COS 64-6 - Data democratization and NEON: Improving data quality with digital tools

Wednesday, August 14, 2019: 3:20 PM
L004, Kentucky International Convention Center
Cody Flagg, NEON, Matt R.V. Ross, Natural Resource Ecology Laboratory, Colorado State University, Fort Collins, CO, Robert H. Lee, Terrestrial Instrumented Systems, National Ecological Observatory Network, Boulder, CO and Joshua A. Roberti, National Ecological Observatory Network (NEON), Boulder, CO
Background/Question/Methods

The National Ecological Observation Network (NEON) is the first federally supported observatory with a “data-first” mission. In delivering over 80 different data products, it is more important than ever that NEON not only provide high quality data to the community, but also that we empower internal and external users to work with, understand, and analyze these data. During peak sampling periods NEON employs several hundred field staff across 16 different offices to collect, process, and review data prior to publication. Field staff experience can vary widely in this regard. Several internal initiatives focused on controlling and increasing data quality have resulted in a diverse set of digital tools that “democratize” data access and understanding for field staff, the most common internal data user. By “democratizing” data through the development of digital applications, this has moved NEON towards an observatory built on the four pillars of data literacy: finding data, understanding data, analyzing data, and communicating with those data. These concepts are relevant both externally, where we want NEON data users to be data literate, but also internally, where literate data collectors can improve data quality and provide better outreach experiences.
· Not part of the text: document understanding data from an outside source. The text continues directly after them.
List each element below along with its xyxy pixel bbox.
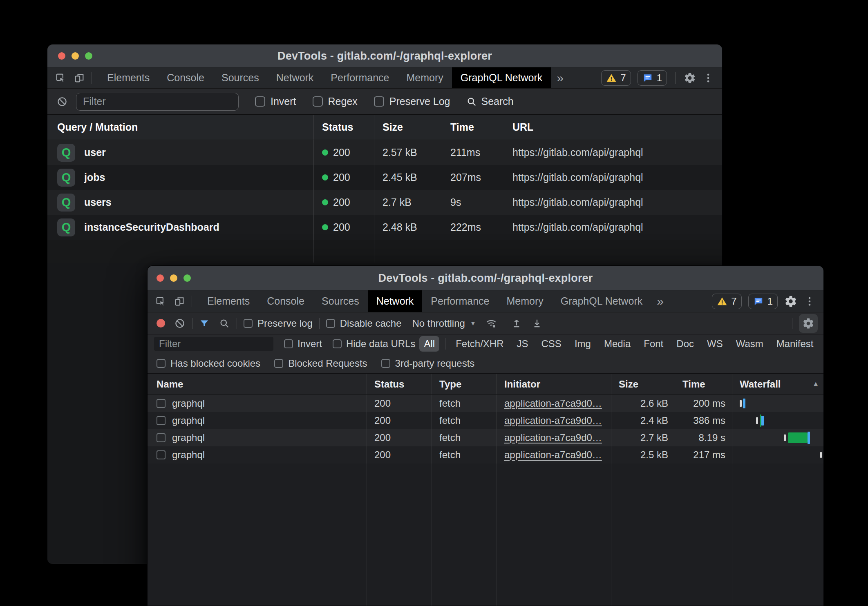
preserve-log-checkbox[interactable] [374,96,384,107]
tab-memory[interactable]: Memory [398,67,452,88]
search-icon[interactable] [219,318,230,329]
sort-ascending-icon[interactable]: ▲ [812,380,819,388]
settings-gear-icon[interactable] [784,295,797,308]
tab-sources[interactable]: Sources [313,290,368,312]
tab-elements[interactable]: Elements [199,290,258,312]
search-button[interactable]: Search [466,96,514,107]
has-blocked-cookies-checkbox[interactable] [157,359,166,368]
row-checkbox[interactable] [157,399,166,408]
front-titlebar[interactable]: DevTools - gitlab.com/-/graphql-explorer [148,266,823,290]
warnings-badge[interactable]: 7 [601,70,631,86]
table-row[interactable]: graphql 200 fetch application-a7ca9d0… 2… [148,446,823,463]
column-header-query-mutation[interactable]: Query / Mutation [47,115,313,140]
tab-console[interactable]: Console [258,290,313,312]
filter-input[interactable] [76,93,239,111]
type-filter-js[interactable]: JS [512,336,533,352]
more-options-icon[interactable] [804,296,815,307]
maximize-window-button[interactable] [85,52,92,60]
tab-graphql-network[interactable]: GraphQL Network [452,67,551,88]
has-blocked-cookies-group[interactable]: Has blocked cookies [157,358,260,369]
preserve-log-checkbox-group[interactable]: Preserve Log [374,96,450,107]
minimize-window-button[interactable] [72,52,79,60]
more-tabs-icon[interactable]: » [651,290,669,312]
table-row[interactable]: Q users 200 2.7 kB 9s https://gitlab.com… [47,190,722,215]
hide-data-urls-checkbox[interactable] [333,339,342,348]
invert-checkbox[interactable] [284,339,293,348]
table-row[interactable]: graphql 200 fetch application-a7ca9d0… 2… [148,412,823,429]
invert-checkbox[interactable] [255,96,265,107]
close-window-button[interactable] [58,52,65,60]
tab-elements[interactable]: Elements [98,67,158,88]
tab-network[interactable]: Network [268,67,322,88]
minimize-window-button[interactable] [170,274,177,282]
column-header-url[interactable]: URL [504,115,722,140]
type-filter-wasm[interactable]: Wasm [732,336,768,352]
type-filter-fetch-xhr[interactable]: Fetch/XHR [451,336,508,352]
tab-graphql-network[interactable]: GraphQL Network [552,290,651,312]
initiator-link[interactable]: application-a7ca9d0… [504,432,602,443]
column-header-time[interactable]: Time [675,374,732,394]
device-toolbar-icon[interactable] [74,72,85,84]
network-settings-gear-button[interactable] [799,314,818,333]
network-conditions-icon[interactable] [485,317,497,330]
blocked-requests-group[interactable]: Blocked Requests [274,358,367,369]
initiator-link[interactable]: application-a7ca9d0… [504,449,602,461]
tab-console[interactable]: Console [158,67,213,88]
settings-gear-icon[interactable] [684,72,696,84]
column-header-waterfall[interactable]: Waterfall ▲ [732,374,824,394]
type-filter-doc[interactable]: Doc [672,336,698,352]
column-header-time[interactable]: Time [442,115,504,140]
regex-checkbox[interactable] [313,96,323,107]
regex-checkbox-group[interactable]: Regex [313,96,358,107]
hide-data-urls-checkbox-group[interactable]: Hide data URLs [333,338,415,350]
tab-performance[interactable]: Performance [322,67,398,88]
blocked-requests-checkbox[interactable] [274,359,283,368]
inspect-element-icon[interactable] [55,72,66,84]
type-filter-media[interactable]: Media [600,336,635,352]
back-titlebar[interactable]: DevTools - gitlab.com/-/graphql-explorer [47,45,722,67]
column-header-size[interactable]: Size [374,115,442,140]
tab-performance[interactable]: Performance [422,290,498,312]
warnings-badge[interactable]: 7 [712,294,741,309]
invert-checkbox-group[interactable]: Invert [284,338,322,350]
preserve-log-checkbox[interactable] [244,319,253,328]
column-header-name[interactable]: Name [148,374,367,394]
initiator-link[interactable]: application-a7ca9d0… [504,415,602,426]
initiator-link[interactable]: application-a7ca9d0… [504,398,602,409]
device-toolbar-icon[interactable] [174,296,185,307]
close-window-button[interactable] [157,274,164,282]
import-har-icon[interactable] [511,318,522,329]
tab-memory[interactable]: Memory [498,290,552,312]
row-checkbox[interactable] [157,416,166,425]
third-party-requests-checkbox[interactable] [381,359,390,368]
type-filter-img[interactable]: Img [570,336,595,352]
record-network-log-button[interactable] [157,319,165,328]
disable-cache-checkbox[interactable] [326,319,335,328]
type-filter-manifest[interactable]: Manifest [772,336,818,352]
third-party-requests-group[interactable]: 3rd-party requests [381,358,475,369]
throttling-dropdown[interactable]: No throttling ▼ [412,318,476,329]
filter-funnel-icon[interactable] [199,318,210,329]
column-header-status[interactable]: Status [367,374,432,394]
inspect-element-icon[interactable] [155,296,166,307]
row-checkbox[interactable] [157,450,166,459]
table-row[interactable]: Q jobs 200 2.45 kB 207ms https://gitlab.… [47,165,722,190]
type-filter-other[interactable]: Other [822,336,824,352]
network-filter-input[interactable] [154,337,273,351]
export-har-icon[interactable] [531,318,543,329]
table-row[interactable]: Q instanceSecurityDashboard 200 2.48 kB … [47,215,722,240]
more-options-icon[interactable] [702,72,714,84]
tab-network[interactable]: Network [368,290,423,312]
table-row[interactable]: Q user 200 2.57 kB 211ms https://gitlab.… [47,140,722,165]
invert-checkbox-group[interactable]: Invert [255,96,296,107]
column-header-initiator[interactable]: Initiator [497,374,611,394]
messages-badge[interactable]: 1 [638,70,667,86]
column-header-type[interactable]: Type [432,374,497,394]
type-filter-all[interactable]: All [419,336,439,352]
table-row[interactable]: graphql 200 fetch application-a7ca9d0… 2… [148,395,823,412]
row-checkbox[interactable] [157,433,166,442]
table-row[interactable]: graphql 200 fetch application-a7ca9d0… 2… [148,429,823,446]
type-filter-font[interactable]: Font [639,336,668,352]
type-filter-css[interactable]: CSS [537,336,566,352]
column-header-status[interactable]: Status [313,115,374,140]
Here, we examine the effects on data quality of deploying digital tools and applications for field staff.

Results/Conclusions

In one example discussed, ground beetle capture, introduction of digital applications resulted in a 21% reduction in the total number of mislabeled specimens (pre-digitization error rate: 22%, post-digitization: 0.38%). The number of records with duplicate or conflicting sample identifiers also decreased from 1.8% of total data records (21,128 records entered, before) to 1% of total data records (26,348 records entered, after). In 2018, field staff used digital data quality control tools to identify, report, and correct 16,669 records (out of 138,001) before publication. Automated data quality detection tools identified a further 5,461 records (out of 138,001) that were corrected by field staff before publication. Internally developed data visualization tools have allowed for the identification and correction of hundreds of mapped trees.This type of quality control tool leads to better alignment between NEON’s in-situ and airborne data. Similarly, a digital tool for assessing photographic metadata has prevented hundreds of manually collected digital photos, used for estimating leaf area index, from being published before data can be corrected.